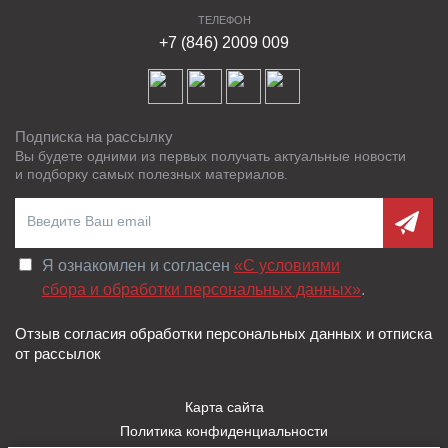
ТЕЛЕФОН
+7 (846) 2009 009
Подписка на рассылку
Вы будете одними из первых получать актуальные новости
и подборку самых полезных материалов.
Я ознакомлен и согласен
«C условиями
сбора и обработки персональных данных»
.
Отзыв согласия обработки персональных данных и отписка
от рассылок
Карта сайта
Политика конфиденциальности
====
Exercise goal: A word-for-word copy of every entry, with the pictures left out, is the required answer.

Response to the exercise:
ТЕЛЕФОН
+7 (846) 2009 009
Подписка на рассылку
Вы будете одними из первых получать актуальные новости
и подборку самых полезных материалов.
Я ознакомлен и согласен
«C условиями
сбора и обработки персональных данных»
.
Отзыв согласия обработки персональных данных и отписка
от рассылок
Карта сайта
Политика конфиденциальности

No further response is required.